Bladder cancer originates in the cells lining the bladder, a hollow organ in the lower abdomen that stores urine. Immunotherapy represents a modern approach to cancer treatment, distinct from traditional methods like chemotherapy or radiation. This therapy functions by empowering the body’s natural defense system, the immune system, to recognize and eliminate cancer cells.
Understanding Immunotherapy for Bladder Cancer
Immunotherapy for bladder cancer primarily involves two main strategies, depending on the disease stage. For non-muscle invasive bladder cancer (NMIBC), Bacillus Calmette-Guérin (BCG) is a common treatment. BCG is a weakened form of bacteria that, when introduced into the bladder, provokes a localized immune response, helping to destroy cancer cells lining the bladder.
For more advanced or metastatic bladder cancer, a different class of drugs called checkpoint inhibitors is often used. These medications, such as pembrolizumab, atezolizumab, nivolumab, durvalumab, and avelumab, work by blocking specific proteins on immune cells or cancer cells. By inhibiting these “checkpoints,” the drugs release the brakes on the immune system, allowing T-cells to more effectively recognize and destroy cancer cells.
Measuring Treatment Success
One common metric is the response rate, which indicates the percentage of patients whose cancer either shrinks significantly or disappears entirely. This rate is further categorized into a complete response (CR), meaning no detectable cancer remains, or a partial response (PR), where the tumor size decreases by a specified percentage. These measures reflect the immediate impact of the treatment on the tumor burden.

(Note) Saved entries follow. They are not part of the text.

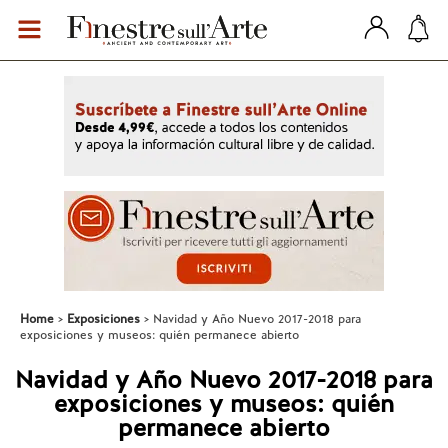
Home
Exposiciones
Navidad y Año Nuevo 2017-2018 para
exposiciones y museos: quién permanece abierto
Navidad y Año Nuevo 2017-2018 para
exposiciones y museos: quién
permanece abierto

Another important measure is progression-free survival (PFS), which quantifies the duration a patient lives with the disease without it worsening. PFS is a valuable indicator of treatment effectiveness in controlling cancer growth. The ultimate measure of treatment success is overall survival (OS), representing the total length of time patients remain alive from the start of diagnosis or treatment.
Immunotherapy Success Rates by Bladder Cancer Stage
For high-risk NMIBC, BCG achieves a complete response rate in approximately 70% of patients after initial induction therapy. However, about 30-50% of these patients may experience recurrence or progression within five years, even with maintenance therapy. If BCG treatment fails, alternative immunotherapies like pembrolizumab have shown promise, with a complete response rate of around 40.6% in patients with BCG-unresponsive high-risk NMIBC.
In muscle-invasive bladder cancer (MIBC), immunotherapy with checkpoint inhibitors can be used in different settings. When administered before surgery (neoadjuvant), these therapies can reduce tumor size, potentially improving surgical outcomes. After surgery (adjuvant therapy), pembrolizumab has been shown to improve disease-free survival, with a 23% reduction in the risk of recurrence or death compared to observation in high-risk patients.
For metastatic bladder cancer, where the disease has spread beyond the bladder, checkpoint inhibitors are a standard treatment. In patients who have previously received chemotherapy, pembrolizumab achieved an overall response rate of 21.1%, with a median overall survival of 10.3 months. For patients who are not eligible for cisplatin-based chemotherapy, checkpoint inhibitors like pembrolizumab or atezolizumab can be frontline options, with response rates ranging from 23% to 29% and median overall survival between 10 to 15 months.
Factors Influencing Outcomes
The specific type of immunotherapy agent used plays a role, as different drugs target distinct immune pathways and may have varying efficacy profiles. A patient’s overall health status, often assessed by performance scores, can also affect their tolerance to treatment and subsequent response.
Prior treatments received, such as chemotherapy or radiation, can influence how effectively the immune system responds to subsequent immunotherapy. Tumor characteristics, like the expression level of PD-L1 (Programmed Death-Ligand 1) on cancer cells, can sometimes predict a better response to checkpoint inhibitors, though it is not a perfect biomarker. The presence of certain side effects might also correlate with treatment effectiveness in some cases, indicating an active immune response.